In study on tax fairness, Minnesota looks … fair

The 47 percent aren’t getting a fair shake, says a new study. In The Washington Post, Niraj Shoshi reports, “State taxes favor those with the highest incomes. That’s according to a new report by the Institute on Taxation and Economic Policy report, which finds that on average the bottom fifth of earners pay proportionally twice as much of their incomes in state and local taxes as the top 1 percent. Such systems that are skewed toward the poor are also less stable in the long run, given the decades-long trends of growing income inequality, the report’s authors argue. … While Delaware’s income tax is not particularly progressive, it’s heavy reliance on income taxes instead of consumption taxes make its system the least regressive overall. Though not comparable to a state, D.C. ranks as the next least regressive tax system, followed by California, Oregon, Montana and Vermont. D.C., Minnesota and Vermont make their tax systems fairer by providing generous refundable Earned Income Tax Credits to lower-wage earners.” Overall, Minnesota is 45th most “unfair.” South Dakota? Fourth. Which is to say, great for millionaires.

Speaking of neighbors. Dave Zweifel,  the editor emeritus of Madison’s Capital Times, writes: “While [Wisconsin Gov.
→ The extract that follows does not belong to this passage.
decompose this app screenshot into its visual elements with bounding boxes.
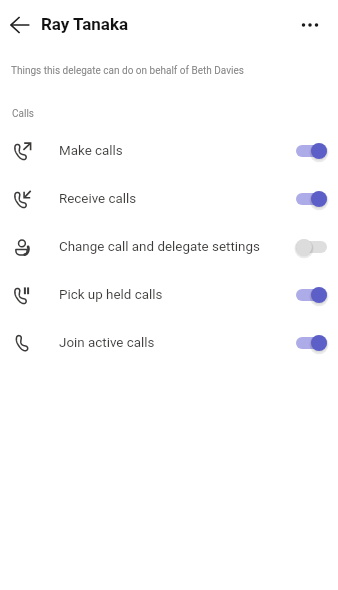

Scott Walker] claims to have saved the state from former Gov. Jim Doyle’s $3.6 billion budget deficit, he actually enters the new biennium — comparing apples to apples — with a $2 billion deficit himself. At least Doyle had the excuse of trying to balance the budget during the country’s biggest recession since the 1930s. Walker should have been riding the wave of the greatest recovery in two decades.”

Clean the slate and start over. Christopher Snowbeck at the Strib says, “Senate DFLers have introduced a bill that would eliminate the MNsure board, and create a new state department to manage Minnesota’s health insurance exchange. … Under the bill, the governor would have a clearer line of authority over the exchange, [Sen. Tony Lourey, DFL-Kerrick] said, while the Legislature would have more direct oversight for MNsure’s budget. The legislation is not an indictment of the current seven-member board, he said.” Of course not, no one would think that.

The Feds are kicking back $26 million for conservation. The Strib’s Josephine Marcotty writes, “The Red River, the imperiled golden-winged warbler and environmentally minded Minnesota farmers all will benefit from $26 million in new federal funding designed to boost conservation and clean up agricultural water pollution in the state. The three projects, which all must provide significant matching funds from other sources over the next five years, are part of a revamped $370 million program announced Wednesday by the U.S. Department of Agriculture’s conservation arm.”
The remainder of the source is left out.